Frederick Frost

Personal information
- Nickname: Dickie
- Born: Frederick David Frost January 1866 Winchester, England
- Died: October 1939 (aged 73) Winchester

Amateur team
- 1894-: Bath Road Club, Hayes

Major wins
- Cawardine Challenge Cup; Bath Road 100

= Frederick Frost (cyclist) =

British cyclist (1866–1939)

Frederick "Dickie" Frost (1866–1939) was an English champion cyclist, who in 1898 won the three leading cycle races in the United Kingdom.

==Early life==
Frederick David Frost was born in Winchester, England in January 1866. He was the only son of David Frost, who was a watchmaker and silversmith, and ran his own jewellery business in the centre of Winchester. Frost studied crafts and drafting at the Winchester School of Art, now part of the University of Southampton.
==Cycling career==
Frost became interested in sport at a young age and was an all-round athlete. He won medals for running and swimming and was a prominent member of the Winchester Harriers sports club. He particularly excelled as a cyclist, entering competitive events at an early age and holding several amateur cycling records. In 1898, Frost won, within the space of a fortnight, Britain's two leading cycle racing trophies, the Bath Road 100 and the Cawardine Challenge Cup, as well as the national championship. By the time he retired he had won every important amateur cycling trophy in the nation.

He is particularly remembered for winning the Carwardine Challenge Cup, a 100-mile race held annually at the Herne Hill race track.

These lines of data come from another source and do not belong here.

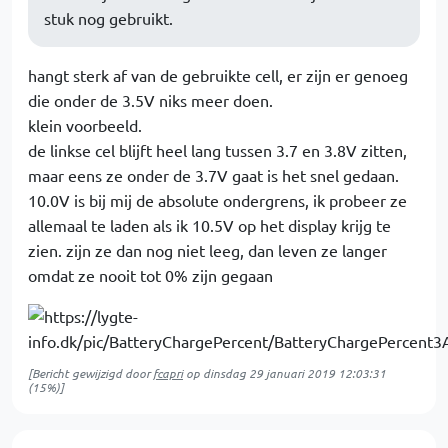
stuk nog gebruikt.
hangt sterk af van de gebruikte cell, er zijn er genoeg
die onder de 3.5V niks meer doen.
klein voorbeeld.
de linkse cel blijft heel lang tussen 3.7 en 3.8V zitten,
maar eens ze onder de 3.7V gaat is het snel gedaan.
10.0V is bij mij de absolute ondergrens, ik probeer ze
allemaal te laden als ik 10.5V op het display krijg te
zien. zijn ze dan nog niet leeg, dan leven ze langer
omdat ze nooit tot 0% zijn gegaan
[Bericht gewijzigd door
fcapri
op
dinsdag 29 januari 2019 12:03:31
(15%)]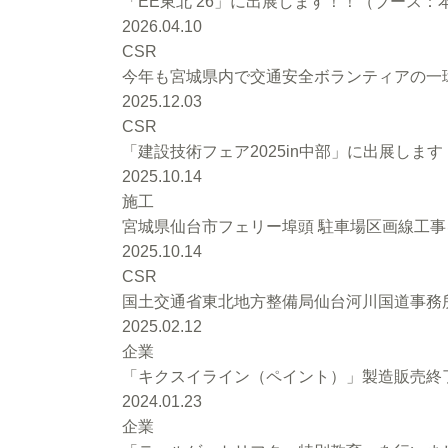
「EE東北’26」に出展します！！（ブース：本館
2026.04.10
CSR
今年も宮城県内で交通安全ボランティアの一環
2025.12.03
CSR
「建設技術フェア2025in中部」に出展します
2025.10.14
施工
宮城県仙台市フェリー埠頭 駐車場区画線工
2025.10.14
CSR
国土交通省東北地方整備局仙台河川国道事務
2025.02.12
企業
「キクスイライン（ペイント）」製造販売終
2024.01.23
企業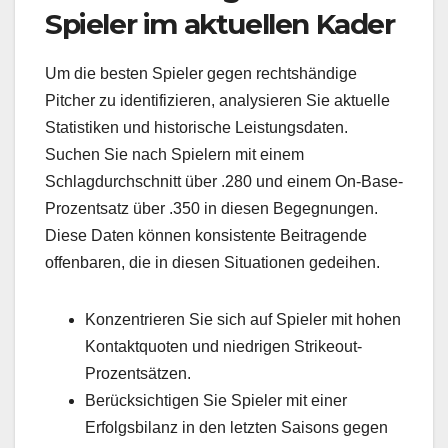
Spieler im aktuellen Kader
Um die besten Spieler gegen rechtshändige
Pitcher zu identifizieren, analysieren Sie aktuelle
Statistiken und historische Leistungsdaten.
Suchen Sie nach Spielern mit einem
Schlagdurchschnitt über .280 und einem On-Base-
Prozentsatz über .350 in diesen Begegnungen.
Diese Daten können konsistente Beitragende
offenbaren, die in diesen Situationen gedeihen.
Konzentrieren Sie sich auf Spieler mit hohen
Kontaktquoten und niedrigen Strikeout-
Prozentsätzen.
Berücksichtigen Sie Spieler mit einer
Erfolgsbilanz in den letzten Saisons gegen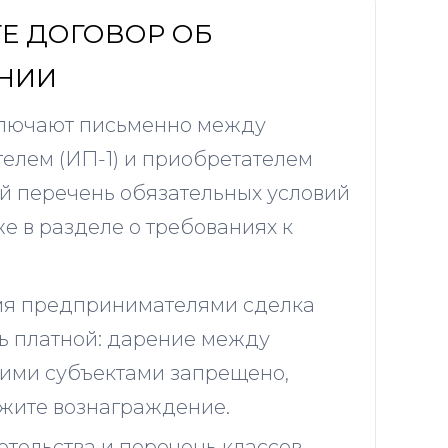
Е ДОГОВОР ОБ
НИИ
ключают письменно между
елем (ИП-1) и приобретателем
ый перечень обязательных условий
е в разделе о требованиях к
я предпринимателями сделка
ь платной: дарение между
ими субъектами запрещено,
ажите вознаграждение.
тельства и перечень классов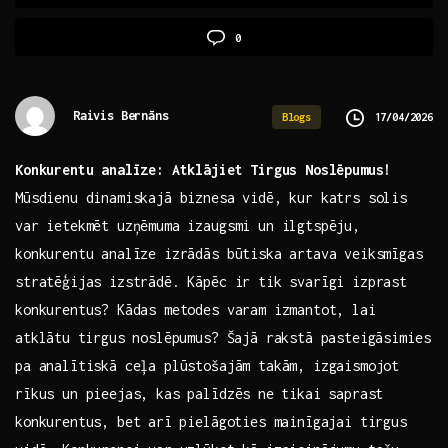
0
Raivis Bernāns
17/04/2026
Blogs
Konkurentu analīze: Atklājiet Tirgus Noslēpumus!
Mūsdienu dinamiskajā biznesa vidē, kur katrs solis
var ietekmēt uzņēmuma izaugsmi un ilgtspēju,⁣
konkurentu analīze izrādās būtiska artava veiksmīgas
stratēģijas izstrādē. Kāpēc ir tik svarīgi izprast
konkurentus? Kādas metodes varam izmantot, lai
atklātu⁤ tirgus noslēpumus? Šajā rakstā ‌pasteigāsimies
pa analītiskā ceļa plūstošajām takām, izgaismojot
rīkus un ​pieejas, kas palīdzēs ⁤ne tikai saprast
konkurentus, bet arī ⁢pielāgoties mainīgajai tirgus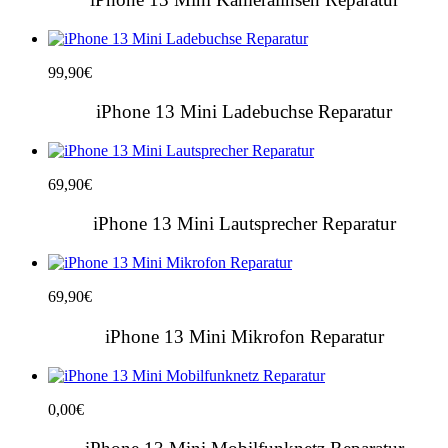
99,90
€
iPhone 13 Mini Ladebuchse Reparatur
69,90
€
iPhone 13 Mini Lautsprecher Reparatur
69,90
€
iPhone 13 Mini Mikrofon Reparatur
0,00
€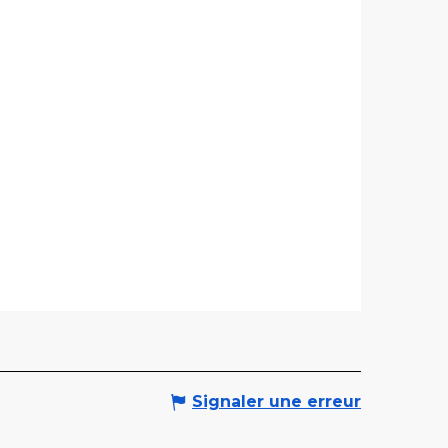
Signaler une erreur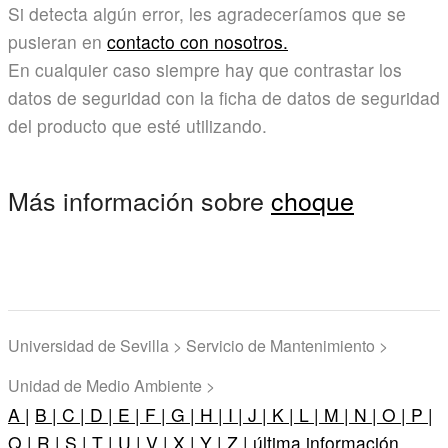
Si detecta algún error, les agradeceríamos que se
pusieran en
contacto con nosotros.
En cualquier caso siempre hay que contrastar los
datos de seguridad con la ficha de datos de seguridad
del producto que esté utilizando.
Más información sobre
choque
Universidad de Sevilla > Servicio de Mantenimiento >
Unidad de Medio Ambiente >
A |
B |
C |
D |
E |
F |
G |
H |
I |
J |
K |
L |
M |
N |
O |
P |
Q |
R |
S |
T |
U |
V |
X |
Y |
Z |
última información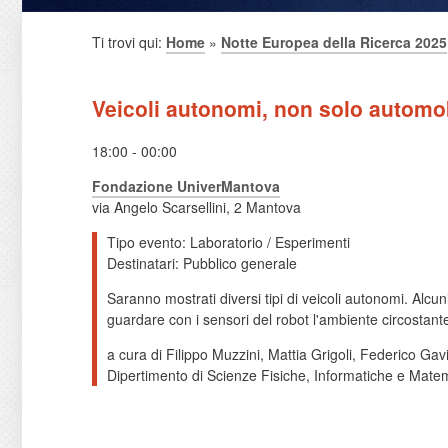
Ti trovi qui:
Home
»
Notte Europea della Ricerca 2025
Veicoli autonomi, non solo automob
18:00 - 00:00
Fondazione UniverMantova
via Angelo Scarsellini, 2 Mantova
Tipo evento: Laboratorio / Esperimenti
Destinatari: Pubblico generale
Saranno mostrati diversi tipi di veicoli autonomi. Alcuni
guardare con i sensori del robot l'ambiente circostant
a cura di Filippo Muzzini, Mattia Grigoli, Federico Ga
Dipertimento di Scienze Fisiche, Informatiche e Mate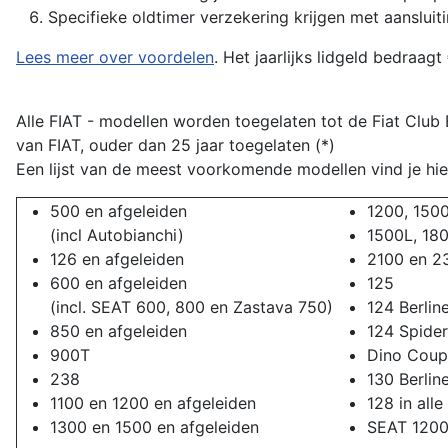
Specifieke oldtimer verzekering krijgen met aanslui
Lees meer over voordelen
. Het jaarlijks lidgeld bedraag
Alle FIAT - modellen worden toegelaten tot de Fiat Club
van FIAT, ouder dan 25 jaar toegelaten (*)
Een lijst van de meest voorkomende modellen vind je hie
500 en afgeleiden
1200, 1500
(incl Autobianchi)
1500L, 18
126 en afgeleiden
2100 en 2
600 en afgeleiden
125
(incl. SEAT 600, 800 en Zastava 750)
124 Berli
850 en afgeleiden
124 Spider
900T
Dino Coup
238
130 Berlin
1100 en 1200 en afgeleiden
128 in alle
1300 en 1500 en afgeleiden
SEAT 1200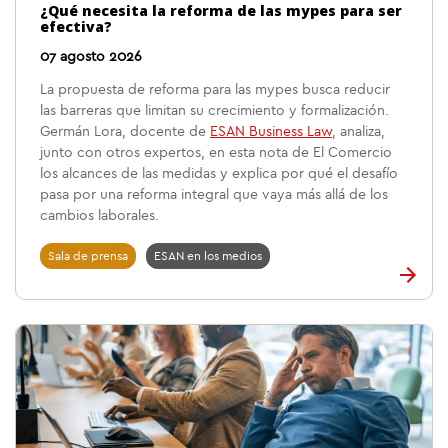
¿Qué necesita la reforma de las mypes para ser
efectiva?
07 agosto 2026
La propuesta de reforma para las mypes busca reducir
las barreras que limitan su crecimiento y formalización.
Germán Lora, docente de
ESAN Business Law
, analiza,
junto con otros expertos, en esta nota de El Comercio
los alcances de las medidas y explica por qué el desafío
pasa por una reforma integral que vaya más allá de los
cambios laborales.
Sala de prensa
ESAN en los medios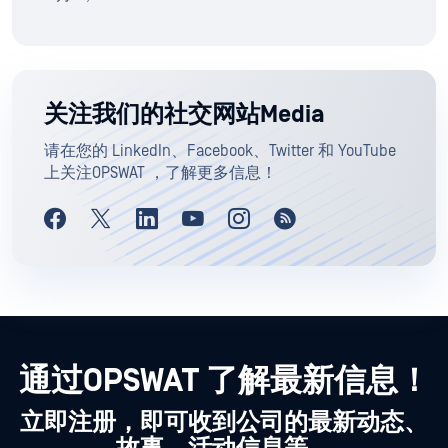
关注我们的社交网站Media
请在您的 LinkedIn、Facebook、Twitter 和 YouTube
上关注OPSWAT ，了解更多信息！
通过OPSWAT 了解最新信息！
立即注册，即可收到公司的最新动态、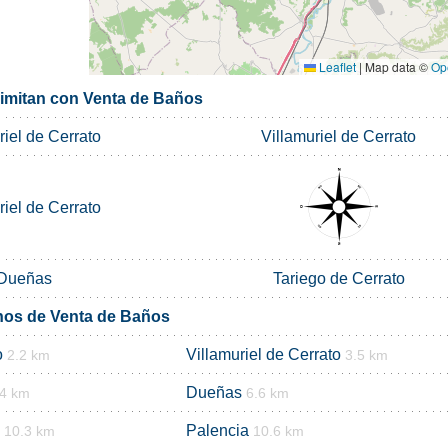
Leaflet
|
Map data ©
Op
limitan con Venta de Baños
riel de Cerrato
Villamuriel de Cerrato
riel de Cerrato
Dueñas
Tariego de Cerrato
nos de Venta de Baños
o
Villamuriel de Cerrato
2.2 km
3.5 km
Dueñas
.4 km
6.6 km
Palencia
10.3 km
10.6 km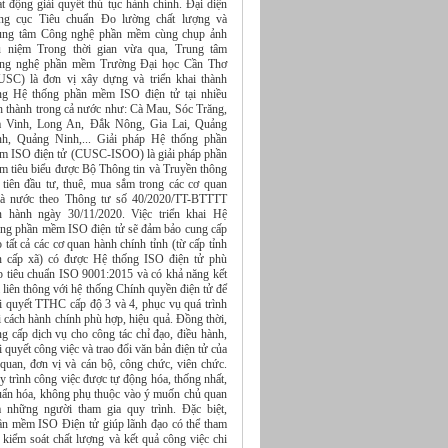
t động giải quyết thủ tục hành chính. Đại diện
ng cục Tiêu chuẩn Đo lường chất lượng và
ung tâm Công nghệ phần mềm cùng chụp ảnh
u niệm Trong thời gian vừa qua, Trung tâm
ng nghệ phần mềm Trường Đại học Cần Thơ
USC) là đơn vị xây dựng và triển khai thành
ng Hệ thống phần mềm ISO điện tử tại nhiều
nh thành trong cả nước như: Cà Mau, Sóc Trăng,
à Vinh, Long An, Đắk Nông, Gia Lai, Quảng
nh, Quảng Ninh,... Giải pháp Hệ thống phần
m ISO điện tử (CUSC-ISOO) là giải pháp phần
m tiêu biểu được Bộ Thông tin và Truyền thông
 tiên đầu tư, thuê, mua sắm trong các cơ quan
à nước theo Thông tư số 40/2020/TT-BTTTT
n hành ngày 30/11/2020. Việc triển khai Hệ
ống phần mềm ISO điện tử sẽ đảm bảo cung cấp
 tất cả các cơ quan hành chính tỉnh (từ cấp tỉnh
n cấp xã) có được Hệ thống ISO điện tử phù
p tiêu chuẩn ISO 9001:2015 và có khả năng kết
 liên thông với hệ thống Chính quyền điện tử để
ải quyết TTHC cấp độ 3 và 4, phục vụ quá trình
 cách hành chính phù hợp, hiệu quả. Đồng thời,
g cấp dịch vụ cho công tác chỉ đạo, điều hành,
i quyết công việc và trao đổi văn bản điện tử của
 quan, đơn vị và cán bộ, công chức, viên chức.
 trình công việc được tự động hóa, thống nhất,
uẩn hóa, không phụ thuộc vào ý muốn chủ quan
a những người tham gia quy trình. Đặc biệt,
ần mềm ISO Điện tử giúp lãnh đạo có thể tham
 kiểm soát chất lượng và kết quả công việc chi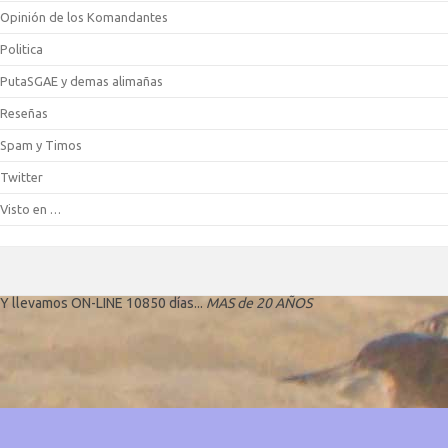
Opinión de los Komandantes
Politica
PutaSGAE y demas alimañas
Reseñas
Spam y Timos
Twitter
Visto en …
Y llevamos ON-LINE 10850 días...
MAS de 20 AÑOS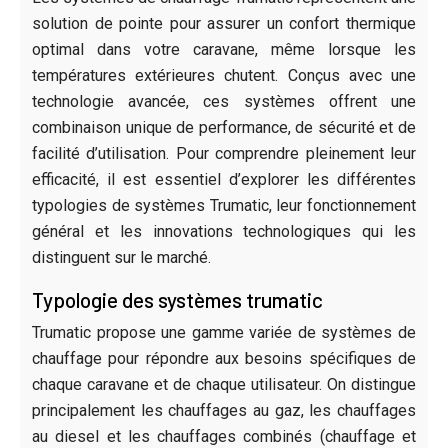
solution de pointe pour assurer un confort thermique
optimal dans votre caravane, même lorsque les
températures extérieures chutent. Conçus avec une
technologie avancée, ces systèmes offrent une
combinaison unique de performance, de sécurité et de
facilité d’utilisation. Pour comprendre pleinement leur
efficacité, il est essentiel d’explorer les différentes
typologies de systèmes Trumatic, leur fonctionnement
général et les innovations technologiques qui les
distinguent sur le marché.
Typologie des systèmes trumatic
Trumatic propose une gamme variée de systèmes de
chauffage pour répondre aux besoins spécifiques de
chaque caravane et de chaque utilisateur. On distingue
principalement les chauffages au gaz, les chauffages
au diesel et les chauffages combinés (chauffage et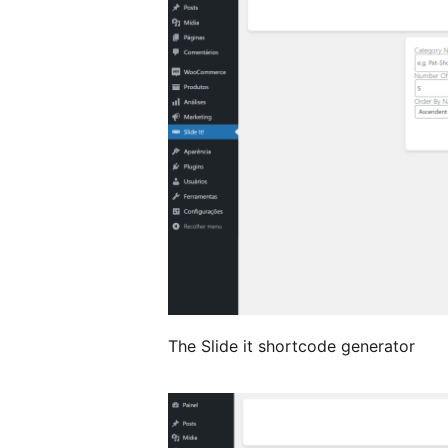
The Slide it shortcode generator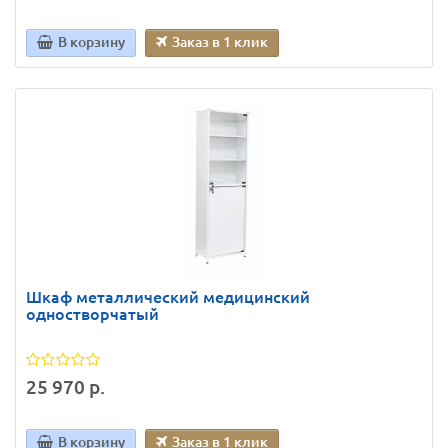
В корзину
Заказ в 1 клик
Шкаф металлический медицинский
одностворчатый
25 970 р.
В корзину
Заказ в 1 клик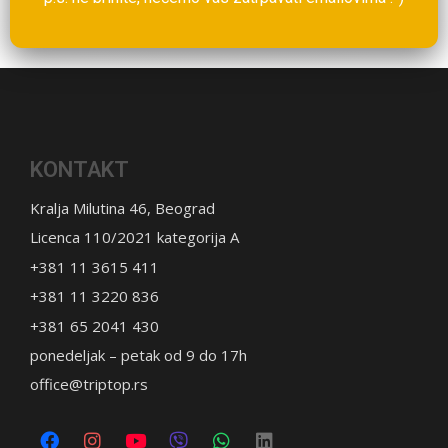
KONTAKT
Kralja Milutina 46, Beograd
Licenca 110/2021 kategorija A
+381 11 3615 411
+381 11 3220 836
+381 65 2041 430
ponedeljak – petak od 9 do 17h
office@triptop.rs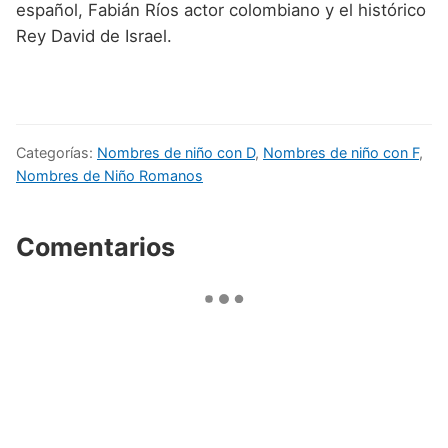
español, Fabián Ríos actor colombiano y el histórico
Rey David de Israel.
Categorías:
Nombres de niño con D
,
Nombres de niño con F
,
Nombres de Niño Romanos
Comentarios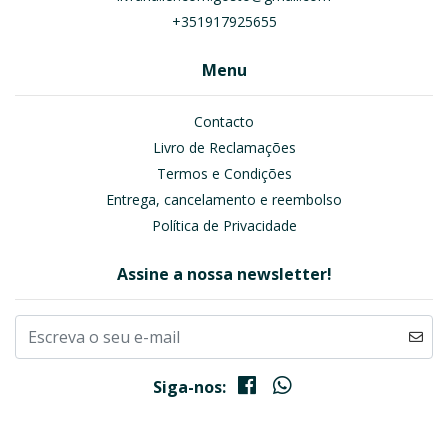
+351917925655
Menu
Contacto
Livro de Reclamações
Termos e Condições
Entrega, cancelamento e reembolso
Política de Privacidade
Assine a nossa newsletter!
Siga-nos: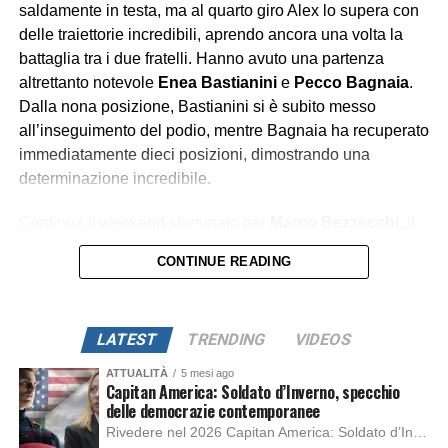
saldamente in testa, ma al quarto giro Alex lo supera con
delle traiettorie incredibili, aprendo ancora una volta la
battaglia tra i due fratelli. Hanno avuto una partenza
altrettanto notevole
Enea Bastianini
e
Pecco Bagnaia
.
Dalla nona posizione, Bastianini si è subito messo
all’inseguimento del podio, mentre Bagnaia ha recuperato
immediatamente dieci posizioni, dimostrando una
determinazione incredibile.
Continua il weekend sfortunato per
Marco Bezzecchi
, il
quale a causa di un contatto con
Franco Morbidelli
, è
CONTINUE READING
caduto, finendo a terra anche
Fabio Di Giannantonio
; i
due piloti si ritirano dalla gara. Intanto Bastianini riesce a
prendere con forza la terza posizione su Pedro Acosta.
LATEST
TRENDING
VIDEOS
A metà gara, l’inseguimento di
Marc Marquez
sul fratello
ATTUALITÀ
5 mesi ago
del team Gresini si fa sempre più serrato. Il numero 73
Capitan America: Soldato d’Inverno, specchio
delle democrazie contemporanee
non può permettersi il minimo errore se vuole mantenere
Rivedere nel 2026 Capitan America: Soldato d’Inverno, fa notare elementi delle democrazie moderne attuali che presentano un impatto diretto con il pubblico e il richiamo della forza di volontà e il pensiero critico del singolo. Captain America: Soldato d’Inverno (Captain America: The Winter Soldier nella versione originale) è il secondo film del supereroe della Marvel […]
il vantaggio. A pochi giri dalla fine, il Gran Premio si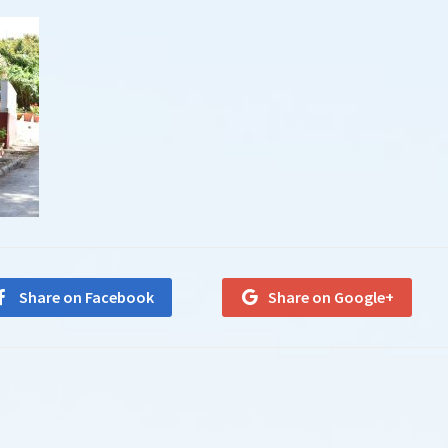
Share on Facebook
Share on Google+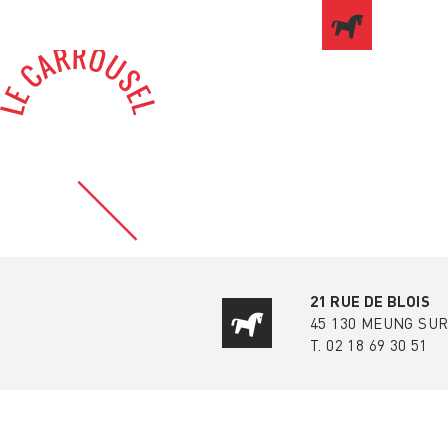
21 RUE DE BLOIS
45 130 MEUNG SUR
T. 02 18 69 30 51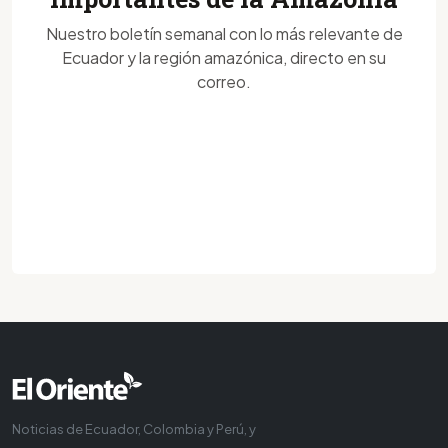
Nuestro boletín semanal con lo más relevante de
Ecuador y la región amazónica, directo en su
correo.
Noticias de Ecuador, Colombia y Perú, y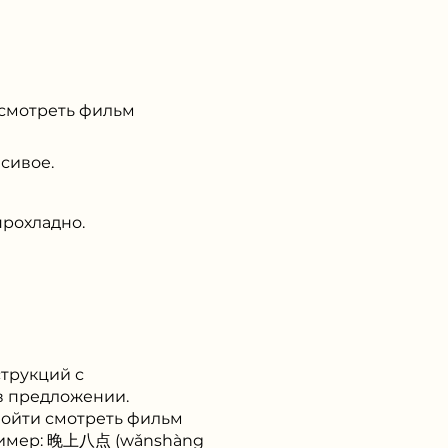
 смотреть фильм
сивое.
рохладно.
струкций с
 в предложении.
пойти смотреть фильм
пример: 晚上八点 (wǎnshàng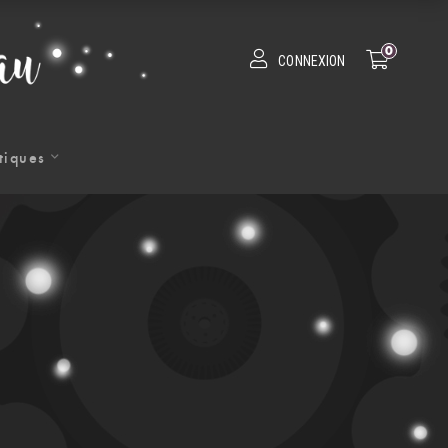
0
CONNEXION
tiques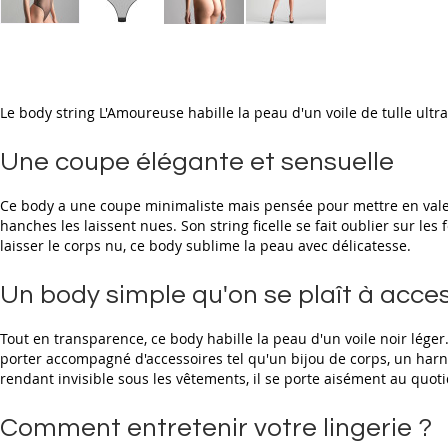
Skip
to
the
beginning
Le body string L'Amoureuse habille la peau d'un voile de tulle ultr
of
the
images
Une coupe élégante et sensuelle
gallery
Ce body a une coupe minimaliste mais pensée pour mettre en valeur
hanches les laissent nues. Son string ficelle se fait oublier sur le
laisser le corps nu, ce body sublime la peau avec délicatesse.
Un body simple qu'on se plaît à acces
Tout en transparence, ce body habille la peau d'un voile noir léger.
porter accompagné d'accessoires tel qu'un bijou de corps, un harna
rendant invisible sous les vêtements, il se porte aisément au quo
Comment entretenir votre lingerie ?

This huge cup was donated by the vice-president of the Anerley Bicycle Club in 1895 and was made from 650 ounces of silver, with ornamentation of solid gold. The tradition at the time was that if someone won a trophy three times they could keep it. Frost, riding for the Bath Road club in Hayes, first won it in 1896, repeated the victory in 1898 and was victorious for the third time in 1900. The cup is occasionally exhibited in Winchester.

==Later life==
After the death of his father, Frost took over the running of the family jewellery business. In his spare time, he devoted himself to encouraging sport in Winchester and the county of Hampshire, particularly amongst young people. He died in October 1939.